Predictive Mining of Rainfall Predictions Using Artificial Neural Networks for Chao Phraya River Norraseth Chantasut, Charoen Charoenjit, and Chularat Tanprasert Data Warehouse Technology Section, National Electronics and Computer Technology Center, Thailand {norraseth.chantasut, charoen.charoenjit, chularat.tanprasert}@nectec.or.th
Abstract - The rainfall is one of the significant data set of water resource management. With the monthly historical rainfall data in the period of 1941-1999 form 245 rainfall monitor stations in Thailand around Chao Phraya River, the rainfall prediction with an artificial intelligent technique is possible. Artificial neural networks is one the most widely supervised techniques of data mining. It can be applied on predictive mining tasks to make a prediction. The main contribution of this paper is to utilize a neural network model for monthly rainfall prediction. The training and testing patterns are prepared as a time-series data of the past ten months. The numbers of training and testing patterns are 372 and 96, respectively. In the training step, the neural network gives 99.6 % of accuracy and 96.9 % of accuracy in the testing step. The results show that it is possible to predict annual rainfall one year ahead with acceptably accuracy.

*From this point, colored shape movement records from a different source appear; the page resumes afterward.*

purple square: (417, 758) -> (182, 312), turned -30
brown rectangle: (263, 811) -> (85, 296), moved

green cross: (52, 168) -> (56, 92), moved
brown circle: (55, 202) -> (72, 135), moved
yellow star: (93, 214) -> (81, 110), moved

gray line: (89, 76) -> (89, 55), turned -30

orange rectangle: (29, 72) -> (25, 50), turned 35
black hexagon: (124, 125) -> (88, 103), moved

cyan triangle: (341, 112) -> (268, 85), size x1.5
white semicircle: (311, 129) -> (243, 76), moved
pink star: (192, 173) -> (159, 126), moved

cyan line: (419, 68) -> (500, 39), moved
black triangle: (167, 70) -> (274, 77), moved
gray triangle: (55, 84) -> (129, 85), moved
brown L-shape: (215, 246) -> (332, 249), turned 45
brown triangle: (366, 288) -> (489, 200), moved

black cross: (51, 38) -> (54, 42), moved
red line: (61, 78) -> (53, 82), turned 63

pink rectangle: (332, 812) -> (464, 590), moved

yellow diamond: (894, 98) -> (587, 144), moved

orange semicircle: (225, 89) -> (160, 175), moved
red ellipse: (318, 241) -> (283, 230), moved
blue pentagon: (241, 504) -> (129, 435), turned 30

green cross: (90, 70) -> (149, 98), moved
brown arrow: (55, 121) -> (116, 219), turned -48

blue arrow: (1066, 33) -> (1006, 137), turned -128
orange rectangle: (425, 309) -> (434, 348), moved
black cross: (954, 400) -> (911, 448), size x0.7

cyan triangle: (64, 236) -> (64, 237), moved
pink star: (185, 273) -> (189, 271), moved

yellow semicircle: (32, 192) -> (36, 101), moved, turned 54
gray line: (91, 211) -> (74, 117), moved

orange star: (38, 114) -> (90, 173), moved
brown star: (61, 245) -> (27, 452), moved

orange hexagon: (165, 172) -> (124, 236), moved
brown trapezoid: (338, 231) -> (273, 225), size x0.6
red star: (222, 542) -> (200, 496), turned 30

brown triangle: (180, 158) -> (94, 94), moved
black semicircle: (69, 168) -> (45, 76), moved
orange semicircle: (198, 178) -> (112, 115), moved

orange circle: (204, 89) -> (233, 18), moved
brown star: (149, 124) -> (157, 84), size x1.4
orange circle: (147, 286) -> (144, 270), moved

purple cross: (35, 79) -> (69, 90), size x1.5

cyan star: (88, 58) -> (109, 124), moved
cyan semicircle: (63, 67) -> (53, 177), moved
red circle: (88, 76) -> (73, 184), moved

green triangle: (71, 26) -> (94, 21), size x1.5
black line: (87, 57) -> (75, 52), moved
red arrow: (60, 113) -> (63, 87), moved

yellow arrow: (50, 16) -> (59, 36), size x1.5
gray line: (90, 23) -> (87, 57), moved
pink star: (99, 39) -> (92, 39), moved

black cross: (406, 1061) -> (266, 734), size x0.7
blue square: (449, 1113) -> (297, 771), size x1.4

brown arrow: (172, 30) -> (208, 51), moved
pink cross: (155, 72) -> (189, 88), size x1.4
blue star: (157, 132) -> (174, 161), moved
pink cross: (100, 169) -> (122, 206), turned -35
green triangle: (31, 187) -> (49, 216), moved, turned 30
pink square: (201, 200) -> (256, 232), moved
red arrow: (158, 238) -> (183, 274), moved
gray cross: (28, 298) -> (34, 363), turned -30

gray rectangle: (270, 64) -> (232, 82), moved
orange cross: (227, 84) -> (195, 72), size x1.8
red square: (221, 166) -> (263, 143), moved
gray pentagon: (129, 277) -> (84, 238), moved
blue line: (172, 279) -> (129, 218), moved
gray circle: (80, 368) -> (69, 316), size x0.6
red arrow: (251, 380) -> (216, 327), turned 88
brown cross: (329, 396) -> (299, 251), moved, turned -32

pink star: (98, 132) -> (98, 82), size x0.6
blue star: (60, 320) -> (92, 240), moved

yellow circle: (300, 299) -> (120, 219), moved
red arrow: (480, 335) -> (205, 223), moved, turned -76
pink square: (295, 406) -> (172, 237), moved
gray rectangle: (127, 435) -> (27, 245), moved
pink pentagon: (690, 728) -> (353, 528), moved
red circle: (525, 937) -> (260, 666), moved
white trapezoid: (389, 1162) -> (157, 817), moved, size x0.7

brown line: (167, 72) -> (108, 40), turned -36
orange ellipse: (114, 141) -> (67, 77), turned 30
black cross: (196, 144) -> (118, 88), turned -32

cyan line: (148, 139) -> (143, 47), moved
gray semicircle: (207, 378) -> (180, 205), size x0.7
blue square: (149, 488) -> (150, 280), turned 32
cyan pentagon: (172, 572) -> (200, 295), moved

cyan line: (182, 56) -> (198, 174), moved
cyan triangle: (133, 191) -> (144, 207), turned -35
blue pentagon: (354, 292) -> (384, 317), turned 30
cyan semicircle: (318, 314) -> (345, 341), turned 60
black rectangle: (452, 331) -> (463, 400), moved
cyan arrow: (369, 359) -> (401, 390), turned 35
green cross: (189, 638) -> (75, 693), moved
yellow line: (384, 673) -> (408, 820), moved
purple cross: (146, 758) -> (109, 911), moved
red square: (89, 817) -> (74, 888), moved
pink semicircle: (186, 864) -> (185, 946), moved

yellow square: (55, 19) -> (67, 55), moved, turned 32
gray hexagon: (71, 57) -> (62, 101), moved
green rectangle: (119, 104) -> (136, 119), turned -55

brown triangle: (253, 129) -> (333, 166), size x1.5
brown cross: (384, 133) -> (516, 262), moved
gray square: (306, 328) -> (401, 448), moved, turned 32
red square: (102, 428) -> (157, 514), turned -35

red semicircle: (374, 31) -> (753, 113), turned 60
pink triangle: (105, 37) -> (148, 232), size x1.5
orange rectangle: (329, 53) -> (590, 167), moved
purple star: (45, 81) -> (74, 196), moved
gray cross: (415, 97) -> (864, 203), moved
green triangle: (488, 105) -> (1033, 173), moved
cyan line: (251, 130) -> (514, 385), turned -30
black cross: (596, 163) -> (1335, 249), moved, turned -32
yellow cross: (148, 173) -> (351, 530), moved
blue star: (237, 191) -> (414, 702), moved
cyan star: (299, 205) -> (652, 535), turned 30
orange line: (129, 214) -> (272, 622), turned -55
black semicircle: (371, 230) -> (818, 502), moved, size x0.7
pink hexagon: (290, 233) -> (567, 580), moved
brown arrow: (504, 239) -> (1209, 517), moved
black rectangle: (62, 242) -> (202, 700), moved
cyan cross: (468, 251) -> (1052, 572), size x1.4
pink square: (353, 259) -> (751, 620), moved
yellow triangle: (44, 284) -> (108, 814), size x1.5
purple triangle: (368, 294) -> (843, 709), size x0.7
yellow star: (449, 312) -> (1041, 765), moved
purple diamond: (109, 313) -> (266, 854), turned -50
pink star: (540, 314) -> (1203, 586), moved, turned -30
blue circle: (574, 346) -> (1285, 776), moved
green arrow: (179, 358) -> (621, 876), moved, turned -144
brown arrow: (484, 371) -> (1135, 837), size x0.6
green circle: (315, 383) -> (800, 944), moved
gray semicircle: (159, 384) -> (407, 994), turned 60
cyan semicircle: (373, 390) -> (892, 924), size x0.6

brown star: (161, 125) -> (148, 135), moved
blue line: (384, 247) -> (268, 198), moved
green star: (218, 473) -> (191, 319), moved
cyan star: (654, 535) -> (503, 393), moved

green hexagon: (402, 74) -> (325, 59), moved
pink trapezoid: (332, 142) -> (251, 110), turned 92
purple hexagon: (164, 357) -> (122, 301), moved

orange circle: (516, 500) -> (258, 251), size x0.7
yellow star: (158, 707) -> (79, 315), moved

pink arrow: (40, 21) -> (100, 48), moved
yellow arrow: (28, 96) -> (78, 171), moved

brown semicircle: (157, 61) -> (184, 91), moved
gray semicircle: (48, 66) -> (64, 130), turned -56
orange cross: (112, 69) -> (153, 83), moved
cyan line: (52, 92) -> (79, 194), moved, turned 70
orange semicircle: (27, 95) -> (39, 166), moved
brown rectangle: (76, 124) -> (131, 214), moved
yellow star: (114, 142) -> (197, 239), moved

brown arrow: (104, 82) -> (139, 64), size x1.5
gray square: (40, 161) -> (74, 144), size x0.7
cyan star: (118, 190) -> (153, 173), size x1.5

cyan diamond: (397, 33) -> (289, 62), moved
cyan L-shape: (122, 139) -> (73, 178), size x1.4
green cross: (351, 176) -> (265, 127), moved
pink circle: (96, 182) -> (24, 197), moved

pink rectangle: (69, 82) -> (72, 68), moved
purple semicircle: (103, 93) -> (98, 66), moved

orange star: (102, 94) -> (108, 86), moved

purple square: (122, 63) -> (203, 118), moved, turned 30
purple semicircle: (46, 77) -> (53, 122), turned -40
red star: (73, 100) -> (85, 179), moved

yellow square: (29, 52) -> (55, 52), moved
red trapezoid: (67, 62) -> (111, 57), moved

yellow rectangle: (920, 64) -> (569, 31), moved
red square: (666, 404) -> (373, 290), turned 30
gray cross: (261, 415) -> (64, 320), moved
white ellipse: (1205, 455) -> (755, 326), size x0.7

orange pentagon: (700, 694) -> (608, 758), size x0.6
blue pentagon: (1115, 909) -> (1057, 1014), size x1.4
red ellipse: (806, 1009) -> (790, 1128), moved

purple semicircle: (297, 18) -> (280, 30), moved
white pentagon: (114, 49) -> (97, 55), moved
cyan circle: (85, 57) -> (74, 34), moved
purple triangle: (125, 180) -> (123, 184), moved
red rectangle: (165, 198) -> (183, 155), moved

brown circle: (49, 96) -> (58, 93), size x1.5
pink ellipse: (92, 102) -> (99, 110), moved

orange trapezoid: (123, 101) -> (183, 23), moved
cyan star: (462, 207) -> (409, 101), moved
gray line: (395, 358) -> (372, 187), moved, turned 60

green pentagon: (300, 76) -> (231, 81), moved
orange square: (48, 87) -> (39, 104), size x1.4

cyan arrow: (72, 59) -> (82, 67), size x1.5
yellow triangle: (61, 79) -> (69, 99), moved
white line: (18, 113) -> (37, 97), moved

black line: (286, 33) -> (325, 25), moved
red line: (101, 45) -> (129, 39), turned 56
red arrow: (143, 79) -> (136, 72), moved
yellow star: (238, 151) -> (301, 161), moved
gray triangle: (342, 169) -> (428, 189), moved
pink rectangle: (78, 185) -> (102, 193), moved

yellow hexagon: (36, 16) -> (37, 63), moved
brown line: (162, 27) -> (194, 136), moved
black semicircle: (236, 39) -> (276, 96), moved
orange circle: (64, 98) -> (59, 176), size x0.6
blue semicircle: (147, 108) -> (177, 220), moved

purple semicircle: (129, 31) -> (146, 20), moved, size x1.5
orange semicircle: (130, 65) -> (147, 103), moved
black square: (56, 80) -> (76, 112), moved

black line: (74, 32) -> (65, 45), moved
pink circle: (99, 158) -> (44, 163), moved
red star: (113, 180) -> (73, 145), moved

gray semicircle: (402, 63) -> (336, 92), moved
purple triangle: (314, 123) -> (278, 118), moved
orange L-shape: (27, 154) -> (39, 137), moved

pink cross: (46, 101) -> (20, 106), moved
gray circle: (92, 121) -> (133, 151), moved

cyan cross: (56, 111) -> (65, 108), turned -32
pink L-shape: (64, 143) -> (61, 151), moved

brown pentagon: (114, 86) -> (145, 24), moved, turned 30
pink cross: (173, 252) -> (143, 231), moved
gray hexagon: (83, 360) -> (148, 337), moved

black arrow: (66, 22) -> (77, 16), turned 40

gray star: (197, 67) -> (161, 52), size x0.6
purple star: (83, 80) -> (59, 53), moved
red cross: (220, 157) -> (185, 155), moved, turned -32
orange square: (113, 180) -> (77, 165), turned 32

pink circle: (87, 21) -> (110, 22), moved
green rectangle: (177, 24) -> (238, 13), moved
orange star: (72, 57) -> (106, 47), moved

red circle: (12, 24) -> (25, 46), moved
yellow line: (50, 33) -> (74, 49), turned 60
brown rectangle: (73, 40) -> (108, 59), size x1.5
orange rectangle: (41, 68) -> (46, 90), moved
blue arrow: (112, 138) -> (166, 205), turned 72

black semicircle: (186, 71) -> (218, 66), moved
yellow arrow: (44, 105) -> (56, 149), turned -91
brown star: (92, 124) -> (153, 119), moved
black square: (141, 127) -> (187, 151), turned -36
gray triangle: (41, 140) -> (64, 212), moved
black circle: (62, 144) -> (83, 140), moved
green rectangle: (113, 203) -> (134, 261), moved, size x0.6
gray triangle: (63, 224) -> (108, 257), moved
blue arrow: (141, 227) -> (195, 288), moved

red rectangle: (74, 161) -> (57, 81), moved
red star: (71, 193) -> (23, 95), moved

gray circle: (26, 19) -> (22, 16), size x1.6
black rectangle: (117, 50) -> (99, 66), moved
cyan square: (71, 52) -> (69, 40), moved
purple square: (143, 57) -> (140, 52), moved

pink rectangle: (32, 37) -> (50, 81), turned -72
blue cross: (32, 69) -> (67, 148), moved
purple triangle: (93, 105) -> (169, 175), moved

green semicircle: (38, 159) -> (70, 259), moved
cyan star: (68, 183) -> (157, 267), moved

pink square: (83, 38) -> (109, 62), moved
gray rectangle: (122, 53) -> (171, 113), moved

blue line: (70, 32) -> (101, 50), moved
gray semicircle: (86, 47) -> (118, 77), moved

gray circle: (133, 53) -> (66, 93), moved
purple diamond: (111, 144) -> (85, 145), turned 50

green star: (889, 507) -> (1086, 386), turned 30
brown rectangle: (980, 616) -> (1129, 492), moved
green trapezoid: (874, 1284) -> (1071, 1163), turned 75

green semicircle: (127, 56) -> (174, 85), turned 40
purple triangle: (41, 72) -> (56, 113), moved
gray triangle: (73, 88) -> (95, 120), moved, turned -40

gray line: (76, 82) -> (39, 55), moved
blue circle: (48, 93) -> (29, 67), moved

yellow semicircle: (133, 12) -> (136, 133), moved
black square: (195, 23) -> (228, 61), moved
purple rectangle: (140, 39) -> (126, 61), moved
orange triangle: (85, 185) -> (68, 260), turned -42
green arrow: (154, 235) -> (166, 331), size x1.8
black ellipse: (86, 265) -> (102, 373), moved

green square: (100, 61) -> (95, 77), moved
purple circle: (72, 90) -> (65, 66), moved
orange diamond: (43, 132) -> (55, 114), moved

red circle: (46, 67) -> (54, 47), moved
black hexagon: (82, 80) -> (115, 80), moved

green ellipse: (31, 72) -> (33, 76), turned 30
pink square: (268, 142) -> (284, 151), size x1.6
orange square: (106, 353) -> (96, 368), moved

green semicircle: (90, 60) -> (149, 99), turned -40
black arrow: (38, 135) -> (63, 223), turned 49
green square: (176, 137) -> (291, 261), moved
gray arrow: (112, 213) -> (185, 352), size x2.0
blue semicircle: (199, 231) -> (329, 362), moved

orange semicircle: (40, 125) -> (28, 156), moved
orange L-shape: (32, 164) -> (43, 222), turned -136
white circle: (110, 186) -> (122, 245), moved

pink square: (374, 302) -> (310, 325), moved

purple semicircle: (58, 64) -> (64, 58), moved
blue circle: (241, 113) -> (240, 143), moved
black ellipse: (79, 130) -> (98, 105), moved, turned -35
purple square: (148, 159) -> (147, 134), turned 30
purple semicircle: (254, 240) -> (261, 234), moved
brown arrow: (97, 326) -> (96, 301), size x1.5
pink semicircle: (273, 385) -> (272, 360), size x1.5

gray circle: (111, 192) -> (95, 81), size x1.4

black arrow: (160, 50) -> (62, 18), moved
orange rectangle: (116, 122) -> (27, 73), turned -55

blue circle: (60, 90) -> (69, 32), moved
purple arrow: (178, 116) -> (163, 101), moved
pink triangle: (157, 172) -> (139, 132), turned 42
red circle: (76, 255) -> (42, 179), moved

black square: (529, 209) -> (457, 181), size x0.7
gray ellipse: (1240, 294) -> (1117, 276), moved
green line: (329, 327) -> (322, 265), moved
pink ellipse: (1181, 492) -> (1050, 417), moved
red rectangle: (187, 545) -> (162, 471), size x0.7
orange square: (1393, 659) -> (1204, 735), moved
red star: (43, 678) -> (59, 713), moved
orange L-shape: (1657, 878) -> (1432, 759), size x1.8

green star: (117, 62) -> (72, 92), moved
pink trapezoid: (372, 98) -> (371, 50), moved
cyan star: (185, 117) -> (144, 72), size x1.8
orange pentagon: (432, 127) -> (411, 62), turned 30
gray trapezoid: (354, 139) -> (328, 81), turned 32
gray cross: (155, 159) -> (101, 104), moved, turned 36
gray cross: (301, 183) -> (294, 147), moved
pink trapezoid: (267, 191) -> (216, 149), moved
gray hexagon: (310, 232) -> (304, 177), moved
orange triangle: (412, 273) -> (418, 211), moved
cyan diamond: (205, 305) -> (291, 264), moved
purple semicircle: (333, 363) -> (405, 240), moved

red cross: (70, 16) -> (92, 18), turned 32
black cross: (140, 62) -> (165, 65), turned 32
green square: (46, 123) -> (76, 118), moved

Keywords - Neural networks, Rainfall prediction, Data mining
1.
Introduction
In Asia region, Thailand has many water-related problems such as water flood and drought. The necessary of water resources management in Thailand is how to acquire useful information for decision making and planning. Actually, the historical rainfall data in the period of 1941-1999 from 245 rainfall monitor stations in Thailand is available for data mining. Thus, the data mining techniques for water resources management is helpful to predict rainfall quantitatively which help in crop planting decisions and reservoir water resource allocation in Thailand. Artificial Neural Networks (ANNs) has been increasingly applied in various aspects of science and engineering because of its ability to model both linear and non-linear systems without the need to make assumption as are implicit in most traditional statistical approaches. For hydrological modeling problems, ANNs have been used in forecasting model rainfall prediction. (S. Lee, S. Cho and P.M. Wong, 1998) had proposed a divide-conquer approach to divide the region into four sub-area and each is modeled with a different method. Predictions in two larger areas were made by neural networks
and predictions in two smaller areas were made by a simple linear regression model. Comparison with the observed data revealed that the artificial neural networks produced good predictions while the linear models produced poor predictions. (M. Chayanis, Oki Taikan and Kanae Shinjiro, 2003) worked with the prediction of monthly rainfall at Chiangmai station in Chao Phraya river basin using neural networks. A sixteen rainfall monitoring stations in Chao Paraya river basin, the Sea Surface Temperature (SST) areas around Thailand and the Southern Oscillation Index (SOI) were employed as the predictors. In an additional study, ANNs have been used in forecasting model of Chao Phraya river flood levels in Bangkok (Tawatchai Tingsanchali, 2000), neural network models for river flow forecasting (Nguyen T. Danh, Huynh N. Phien and Ashim D. Gupta,1999). However, only few applications on rainfall prediction have been reported. In this paper, the monthly rainfall data in the period of 1941-1999 from 245 rainfall monitor stations in Thailand are archived quantitatively. The quantitative prediction of monthly rainfall in Thailand by backpropagation neural network is examined.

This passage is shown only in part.